It shouldn’t be much longer before the novelty of AI wears off and it becomes just another technology helping the enterprise become more efficient and more productive. But while the success rate for AI projects is improving and organizations are seeing real-world benefits to production environments, it is still proving far too difficult getting projects to the finish line.
In most cases, this is not a problem with the technology itself, but with the way it is being implemented and the general mismatch between AI’s actual capabilities and the use cases it’s expected to address. Fortunately, both of these issues can be rectified, but it will take some time before users to gain the kind of experience needed to employ AI effectively.
According to PwC, successful AI implementations share a number of key characteristics. Rather than simply unleashing the technology first on one goal and then another in a linear fashion, which is the habit for most traditional technology initiatives, a more effective approach is to direct it at three critical capabilities: business transformation, enhanced decision-making and systems and process modernization.
Not only does this holistic approach unite AI specialists, analytics teams, software engineers and others around a set of common goals, it fosters the creation of an environment built around data management, intelligent operations and the cloud. With this framework in place, organizations can then easily transition toward more practical applications like process automation, improved UX, product development and others.
Don’t get lost in AI
Even at this point, it’s easy to get lost without a clear plan for what you hope to accomplish with AI and how you want to do it.
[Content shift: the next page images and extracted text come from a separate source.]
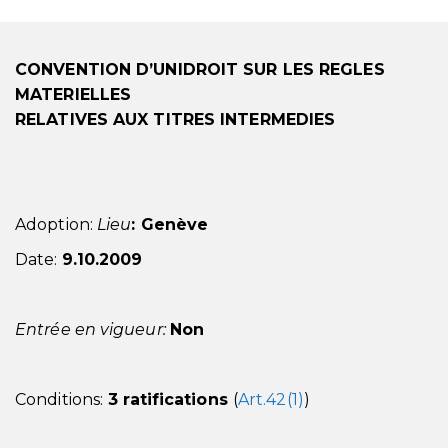
CONVENTION D’UNIDROIT SUR LES REGLES
MATERIELLES
RELATIVES AUX TITRES INTERMEDIES
Adoption:
Lieu
: Genève
Date:
9.10.2009
Entrée en vigueur:
Non
Conditions:
3 ratifications
(
Art.42(1)
)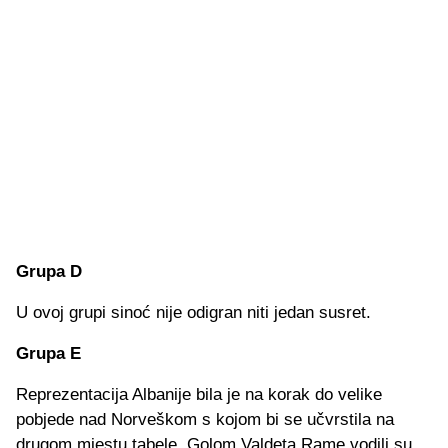
Grupa D
U ovoj grupi sinoć nije odigran niti jedan susret.
Grupa E
Reprezentacija Albanije bila je na korak do velike
pobjede nad Norveškom s kojom bi se učvrstila na
drugom mjestu tabele. Golom Valdeta Rame vodili su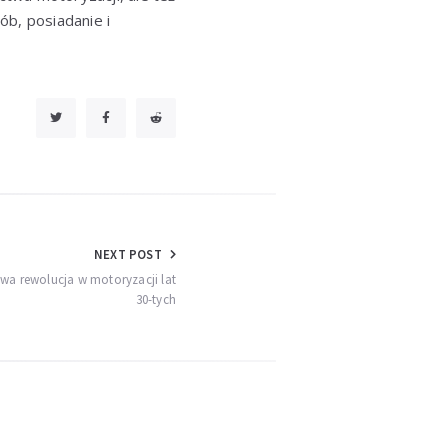
ób, posiadanie i
NEXT POST
wa rewolucja w motoryzacji lat
30-tych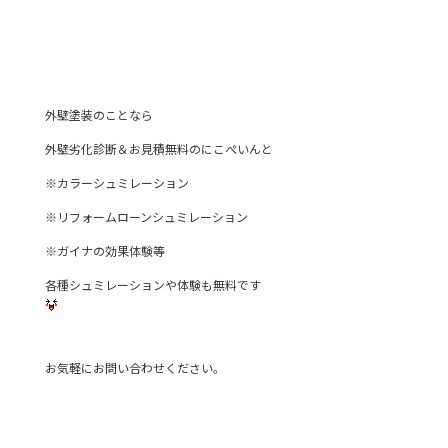
外壁塗装のことなら
外壁劣化診断＆お見積無料のにこぺいんと
※カラーシュミレーション
※リフォームローンシュミレーション
※ガイナの効果体験等
各種シュミレーションや体験も無料です
お気軽にお問い合わせください。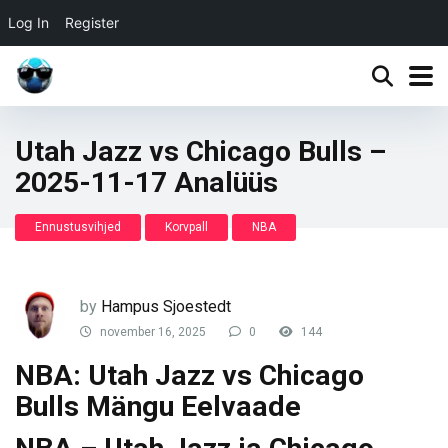
Log In
Register
Utah Jazz vs Chicago Bulls –
2025-11-17 Analüüs
Ennustusvihjed
Korvpall
NBA
by
Hampus Sjoestedt
november 16, 2025
0
144
NBA: Utah Jazz vs Chicago
Bulls Mängu Eelvaade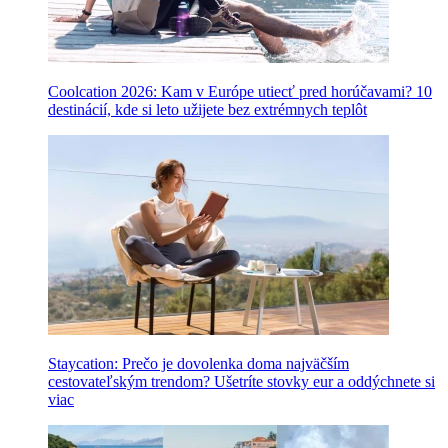
Coolcation 2026: Kam v Európe utiecť pred horúčavami? 10
destinácií, kde si leto užijete bez extrémnych teplôt
Staycation: Prečo je dovolenka doma najväčším
cestovateľským trendom? Ušetríte stovky eur a oddýchnete si
viac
Boston Consulting Group has laid out a five-point plan for designing a successful machine learning program:
- Start by ensuring that the application matches the desired outcome. Even something relatively simple as a sales forecast can be influenced by factors other than pricing.
- Use all applicable data, including data from external sources. Too often, models go awry due to the tunnel-vision of their designers.
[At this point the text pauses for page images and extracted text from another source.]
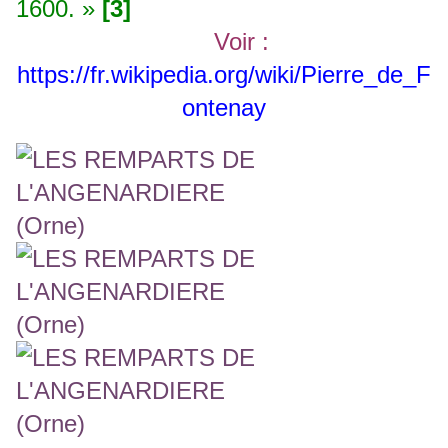
1600. »
[3]
Voir :
https://fr.wikipedia.org/wiki/Pierre_de_F
ontenay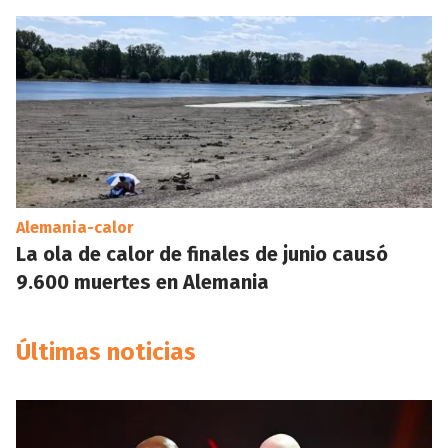
Alemania-calor
La ola de calor de finales de junio causó
9.600 muertes en Alemania
Últimas noticias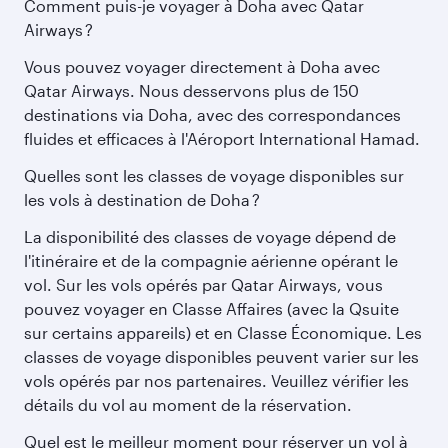
Comment puis-je voyager à Doha avec Qatar
Airways ?
Vous pouvez voyager directement à Doha avec
Qatar Airways. Nous desservons plus de 150
destinations via Doha, avec des correspondances
fluides et efficaces à l'Aéroport International Hamad.
Quelles sont les classes de voyage disponibles sur
les vols à destination de Doha ?
La disponibilité des classes de voyage dépend de
l'itinéraire et de la compagnie aérienne opérant le
vol. Sur les vols opérés par Qatar Airways, vous
pouvez voyager en Classe Affaires (avec la Qsuite
sur certains appareils) et en Classe Économique. Les
classes de voyage disponibles peuvent varier sur les
vols opérés par nos partenaires. Veuillez vérifier les
détails du vol au moment de la réservation.
Quel est le meilleur moment pour réserver un vol à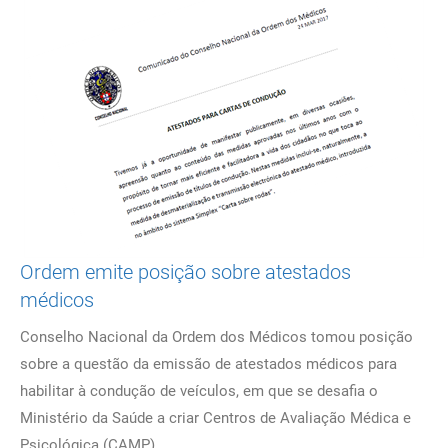
Ordem emite posição sobre atestados
médicos
Conselho Nacional da Ordem dos Médicos tomou posição
sobre a questão da emissão de atestados médicos para
habilitar à condução de veículos, em que se desafia o
Ministério da Saúde a criar Centros de Avaliação Médica e
Psicológica (CAMP).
- Avoid making the model overly complex, since this often leads to improper interpretation and inaccurate results. Instead, go for simpler, more interpretable submodels that address the logic of clearly defined challenges.
- Keep models focused on concrete, practical business decisions that drive real value.
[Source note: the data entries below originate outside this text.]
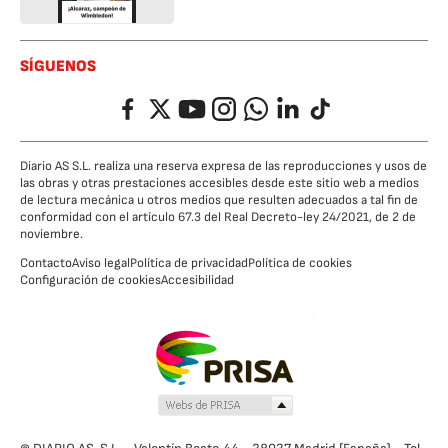
SÍGUENOS
Facebook
Twitter
YouTube
Instagram
Whatsapp
LinkedIn
TikTok
Diario AS S.L. realiza una reserva expresa de las reproducciones y usos de
las obras y otras prestaciones accesibles desde este sitio web a medios
de lectura mecánica u otros medios que resulten adecuados a tal fin de
conformidad con el artículo 67.3 del Real Decreto-ley 24/2021, de 2 de
noviembre.
Contacto
Aviso legal
Política de privacidad
Política de cookies
Configuración de cookies
Accesibilidad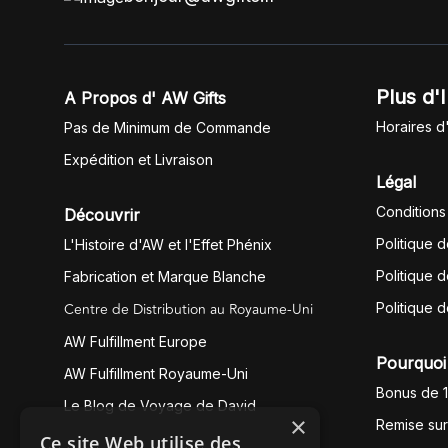
Plus d'
A Propos d' AW Gifts
Horaires d
Pas de Minimum de Commande
Expédition et Livraison
Légal
Conditions
Découvrir
Politique 
L'Histoire d'AW et l'Effet Phénix
Politique d
Fabrication et Marque Blanche
Centre de Distribution au Royaume-Uni
Politique 
AW Fulfillment Europe
Pourquoi 
AW Fulfillment Royaume-Uni
Bonus de 
Le Blog de Voyage de David
×
Remise su
Ce site Web utilise des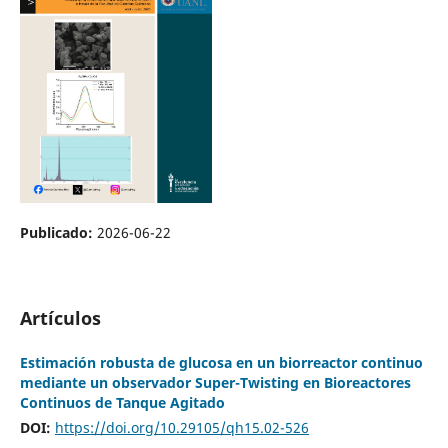
Publicado:
2026-06-22
Artículos
Estimación robusta de glucosa en un biorreactor continuo
mediante un observador Super-Twisting en Bioreactores
Continuos de Tanque Agitado
DOI:
https://doi.org/10.29105/qh15.02-526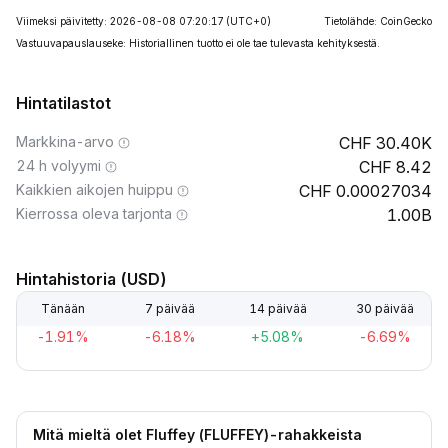
Viimeksi päivitetty: 2026-08-08 07:20:17
(UTC+0)
Tietolähde: CoinGecko
Vastuuvapauslauseke: Historiallinen tuotto ei ole tae tulevasta kehityksestä.
Hintatilastot
Markkina-arvo
30.40K
24 h volyymi
8.42
Kaikkien aikojen huippu
0.00027034
Kierrossa oleva tarjonta
1.00B
Hintahistoria (USD)
Tänään
7 päivää
14 päivää
30 päivää
-1.91%
-6.18%
+5.08%
-6.69%
Mitä mieltä olet Fluffey (FLUFFEY)-rahakkeista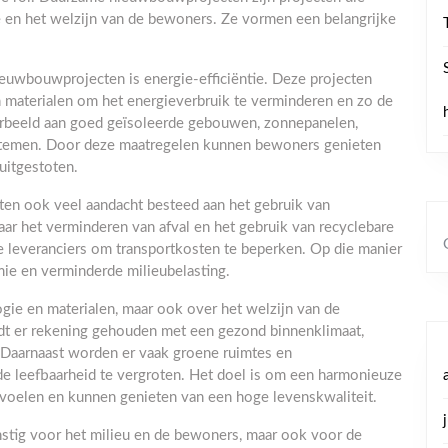
ie en het welzijn van de bewoners. Ze vormen een belangrijke
euwbouwprojecten is energie-efficiëntie. Deze projecten
materialen om het energieverbruik te verminderen en zo de
orbeeld aan goed geïsoleerde gebouwen, zonnepanelen,
emen. Door deze maatregelen kunnen bewoners genieten
uitgestoten.
en ook veel aandacht besteed aan het gebruik van
naar het verminderen van afval en het gebruik van recyclebare
 leveranciers om transportkosten te beperken. Op die manier
mie en verminderde milieubelasting.
ogie en materialen, maar ook over het welzijn van de
t er rekening gehouden met een gezond binnenklimaat,
 Daarnaast worden er vaak groene ruimtes en
 leefbaarheid te vergroten. Het doel is om een harmonieuze
voelen en kunnen genieten van een hoge levenskwaliteit.
stig voor het milieu en de bewoners, maar ook voor de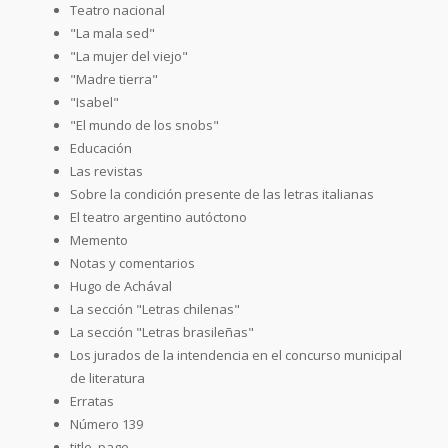
Teatro nacional
"La mala sed"
"La mujer del viejo"
"Madre tierra"
"Isabel"
"El mundo de los snobs"
Educación
Las revistas
Sobre la condición presente de las letras italianas
El teatro argentino autóctono
Memento
Notas y comentarios
Hugo de Achával
La sección "Letras chilenas"
La sección "Letras brasileñas"
Los jurados de la intendencia en el concurso municipal
de literatura
Erratas
Número 139
title_page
- Don’t place accuracy above usefulness. A model may still perform well after a period of time, but update or replace it if it is no longer relevant to current conditions.
Success is a relative term, of course, so there will never be a clear-cut definition between a successful AI project and a failed one. The Harvard Business Review recently surveyed more than 100 companies across multiple business sectors and found that only 15 percent are in a leadership position when it comes to AI. These are organizations that not only have a track-record of success but also have clearly defined implementation and assessment processes for their AI initiatives, all of which are evaluated and updated continually. Leaders also devote more capital to AI development – in some cases up to 60 percent more – than less successful firms.
More often than not, says Tableau’s Richard Tibbetts and Sarah Wachter, AI’s failure to meet expectations is due to those expectations being too high. Given the hype that AI has been greeted with, it’s understandable that many users think anything can be fixed with enough data. But the world is not that predictable, and while patterns may emerge in data, even AI cannot create causal or even correlated connections between events if they don’t exist in the first place. This is why project selection is probably the biggest hurdle most organizations will face, and this can only be surmounted by asking the right questions first and maintaining a clear understanding of what challenges can and cannot be addressed through predictive modeling.
Giving AI projects a try
Even in the digital world, the old adage about success only coming to those who try and try again holds true. AI has the advantage that it can be retrained and refocused on key tasks far more easily than traditional software, which means even its failures can produce valuable knowledge that can be used to define the next project.
And while the pressure may be on to get AI into production fast, it is important to remember that true success doesn’t come to those who do AI first, but those who do it best.